L'AGA KHAN.- Il est vrai que je cherche à éviter les interviews. La grande presse présente les événements pour le grand public: il peut lui arriver de sacrifier les aspects profonds pour les côtés pittoresques. Après onze ans de vie semi-publique, je m'y suis fait. Je n'interviens que si les journaux attaquent, même si indirectement, ma position d'Imam, la foi des Ismailis ou la foi musulmane en général. J'ai déjà dû intervenir dans certains pays lorsqu'il l'a fallut.

ELLE.- Vos fidèles éparpillés dans le monde doivent éprouver une certaine surprise quand ils découvrent votre vie à travers la presse occidentale?

L'AGA KHAN.- Je pense que les Ismailis savent qu'un journal a la liberté de pensée et qu'on ne peut pas toujours agir. C'est d'ailleurs vrai pour d'autres que moi. Regardez le Pape: il ne peut pas intervenir si l'on veut écrire contre lui. Ce qui est sensible aux Ismailis à travers l'univers, c'est moins de voir ma photo à un bal mondain que le travail que j'accomplis dans le monde.

ELLE.- Votre position est singulière. Vous êtes un chef religieux et un chef d'Etat sans patrie, sans capitale.

L'AGA KHAN.- En fait, la communauté ismailie a un centre: l'Imam. Il est au coeur de toute activité.

ELLE.- La patrie, est-ce donc là où vous êtes?

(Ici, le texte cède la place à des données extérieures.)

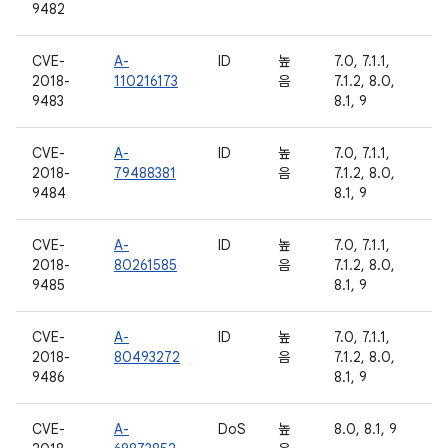
9482
CVE-
A-
ID
높
7.0, 7.1.1,
2018-
110216173
음
7.1.2, 8.0,
9483
8.1, 9
CVE-
A-
ID
높
7.0, 7.1.1,
2018-
79488381
음
7.1.2, 8.0,
9484
8.1, 9
CVE-
A-
ID
높
7.0, 7.1.1,
2018-
80261585
음
7.1.2, 8.0,
9485
8.1, 9
CVE-
A-
ID
높
7.0, 7.1.1,
2018-
80493272
음
7.1.2, 8.0,
9486
8.1, 9
CVE-
A-
DoS
높
8.0, 8.1, 9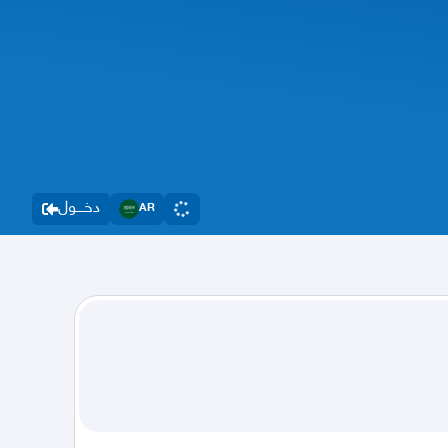
دخــــول
AR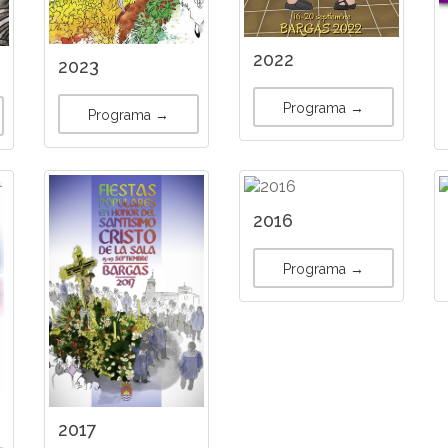
2022
2023
Programa →
Programa →
2016
Programa →
2017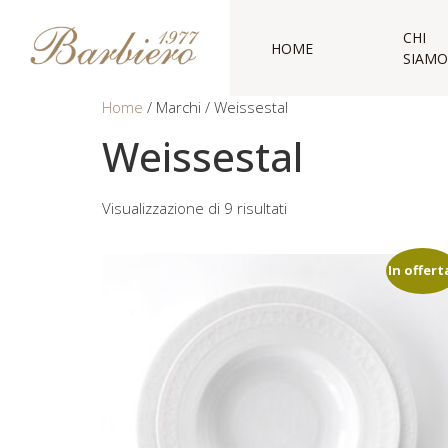
CHI
HOME
SIAMO
Home
/ Marchi / Weissestal
Weissestal
Visualizzazione di 9 risultati
In offert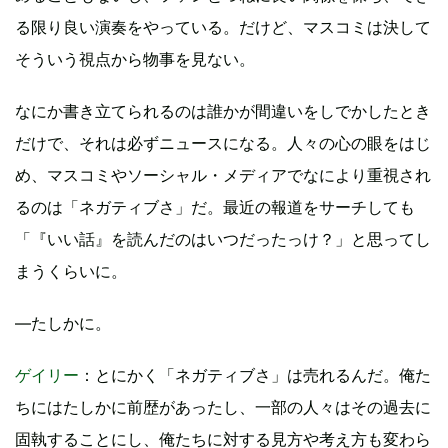
る限り良い演奏をやっている。だけど、マスコミは決して
そういう視点から物事を見ない。
なにか書き立てられるのは誰かが間違いをしでかしたとき
だけで、それは必ずニュースになる。人々の心の眼をはじ
め、マスコミやソーシャル・メディアでなにより重視され
るのは「ネガティブさ」だ。最近の報道をサーチしても
「『いい話』を読んだのはいつだったっけ？」と思ってし
まうくらいに。
―たしかに。
ゲイリー
：とにかく「ネガティブさ」は売れるんだ。俺た
ちにはたしかに前歴があったし、一部の人々はその過去に
固執することにし、俺たちに対する見方や考え方も変わら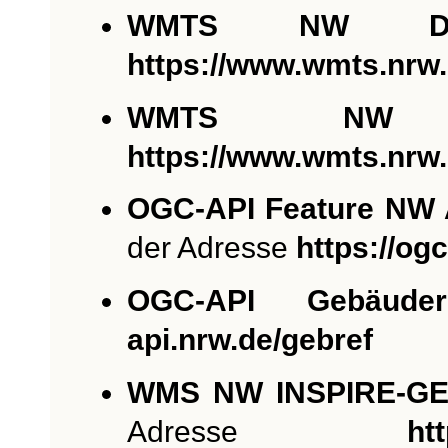
WMTS NW DO
https://www.wmts.nrw
WMTS NW
https://www.wmts.nrw
OGC-API Feature NW 
der Adresse
https://ogc
OGC-API Gebäudere
api.nrw.de/gebref
WMS NW INSPIRE-G
Adresse
ht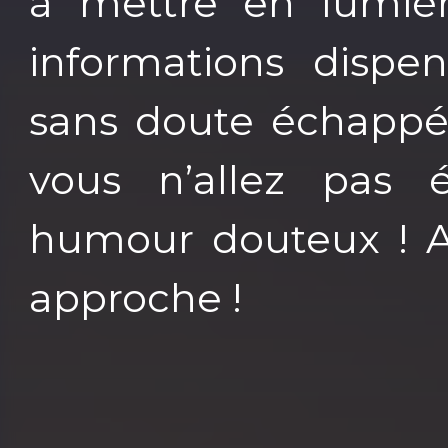
à mettre en lumiè
informations dispe
sans doute échappé.
vous n’allez pas 
humour douteux ! A
approche !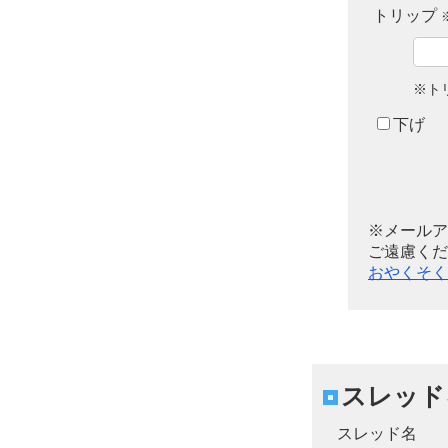
トリップ
※ト
下げ
※メールア
ご遠慮くだ
おやくそく
スレッド
スレッド名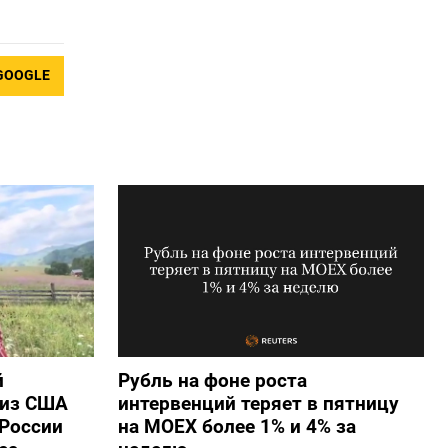
GOOGLE
й
Рубль на фоне роста
 из США
интервенций теряет в пятницу
России
на МОЕХ более 1% и 4% за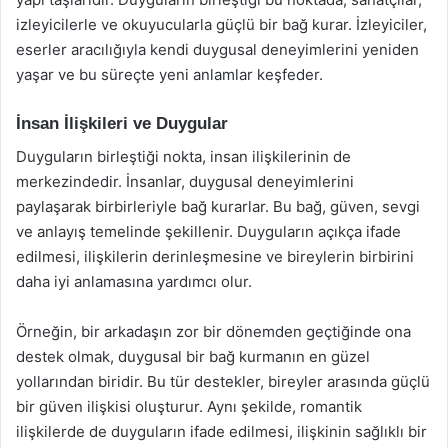
izleyicilerle ve okuyucularla güçlü bir bağ kurar. İzleyiciler,
eserler aracılığıyla kendi duygusal deneyimlerini yeniden
yaşar ve bu süreçte yeni anlamlar keşfeder.
İnsan İlişkileri ve Duygular
Duyguların birleştiği nokta, insan ilişkilerinin de
merkezindedir. İnsanlar, duygusal deneyimlerini
paylaşarak birbirleriyle bağ kurarlar. Bu bağ, güven, sevgi
ve anlayış temelinde şekillenir. Duyguların açıkça ifade
edilmesi, ilişkilerin derinleşmesine ve bireylerin birbirini
daha iyi anlamasına yardımcı olur.
Örneğin, bir arkadaşın zor bir dönemden geçtiğinde ona
destek olmak, duygusal bir bağ kurmanın en güzel
yollarından biridir. Bu tür destekler, bireyler arasında güçlü
bir güven ilişkisi oluşturur. Aynı şekilde, romantik
ilişkilerde de duyguların ifade edilmesi, ilişkinin sağlıklı bir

L'AGA KHAN.- Ne mêlez pas ce qui n'est pas religieux à ce qui l'est. Le centre de la vie religieuse et de l'activité quotidienne est concentré autour de l'Imam. Mais les ismailis sont des citoyens à part entière des Etats dans lesquels ils vivent. Ils ont une religion: l'ismailisme, une nationalité, pakistanaise, indienne, kenyenne ou autre. Les tribunaux appliquent la loi du pays, sauf dans le cas où nous avons notre loi. Alors ils reconnaissent généralement ce que les tribunaux ismailis ont décrété. "Il n'y a pas d'Etat ismaili comme il y a un Etat d'Israël"

ELLE.- Pouvons-nous comparer les Ismailis aux juifs dont la grande question est de savoir si l'appartenance religieuse doit passer avant la nationalité?

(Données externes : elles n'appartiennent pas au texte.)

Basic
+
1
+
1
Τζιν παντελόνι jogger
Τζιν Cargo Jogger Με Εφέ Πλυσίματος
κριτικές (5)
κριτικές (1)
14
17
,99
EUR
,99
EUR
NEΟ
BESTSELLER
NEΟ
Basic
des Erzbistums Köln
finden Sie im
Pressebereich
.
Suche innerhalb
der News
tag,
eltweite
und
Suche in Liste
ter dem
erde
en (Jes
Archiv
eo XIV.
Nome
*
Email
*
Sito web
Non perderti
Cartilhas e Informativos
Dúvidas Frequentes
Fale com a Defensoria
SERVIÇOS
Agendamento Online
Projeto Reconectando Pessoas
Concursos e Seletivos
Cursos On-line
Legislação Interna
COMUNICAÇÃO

L'AGA KHAN.- La politique internationale nous affecte, mais nous ne sommes pas engagés comme les juifs dans la défense d'un Etat d'Israël. Il n'y a pas un Etat ismaili.

ELLE.- Pensez-vous que l'Ismailisme puisse jouer un rôle international, intervenir dans les affaires du monde?

L'AGA KHAN.- Il a pu exercer une certaine influence dans le passé; ainsi, au temps de mon grand-père et en ce qui me concerne au cours de ces onze dernières années. Non seulement sur le plan politique, économique, mais social. Si pour une raison grave, les Ismailis décidaient de se retirer en masse d'un pays déterminé, il se pourrait que ce soit une façon comme une autre de faire pencher la balance.

ELLE.- Comment peut-on montrer au grand public la différence qu'il y a entre les Ismailis et les Musulmans?

L'AGA KHAN.- Il n'y a pas de problème: les Ismailis sont des Musulmans. Mais la religion des Musulmans est divisée en deux grandes branches: les sonites et les chiites, comme la religion de Chrétiens est divisée en catholiques et en protestants. Les Ismailis font partie des chiites. Les chiites attribuent aux membres de la famille du prophète une position particulière dans la religion musulmane et, comme ma famille descend de la famille d'Ali, nous sommes un rameau dans la branche chiite. Il y a bien d'autres rameaux: autrefois, le Yémen, l'Egypte étaient chiites, aujourd'hui une partie de l'Irak est chiite, l'Iran est chiite.

ELLE.- Pour les Ismailis, l'Imam est-il l'équivalent du pape pour les catholiques?

L'AGA KHAN.- Sur le plan spirituel, peut-être. Comme le pape, l'Imam donne des directives sur la pratique de la foi. sur le plan dogmatique, non. Le pape est élu. L'Imam a une fonction héréditaire.

ELLE.- Vous faites respecter les lois et les dogmes et, le cas échéant, avec un pouvoir de sanction?

L'AGA KHAN.- Je décide. Mais le pouvoir de sanction est propre à notre religion. En cas de faute grave, il n'y a pas d'"excommunication" au sens catholique du mot et, dans la mesure où cette comparaison n'est pas au fautif le droit de pratiquer sa religion: c'est un droit qui lui est acquis par le fait que Dieu lui a donné une âme et qu'il a toujours la faculté de la lui soumettre. Il est temporairement exclu de l'organisation non religieuse de la communauté, il ne bénéficie plus de certains avantages, mais il garde le droit de prier, d'être enterré selon nos rites.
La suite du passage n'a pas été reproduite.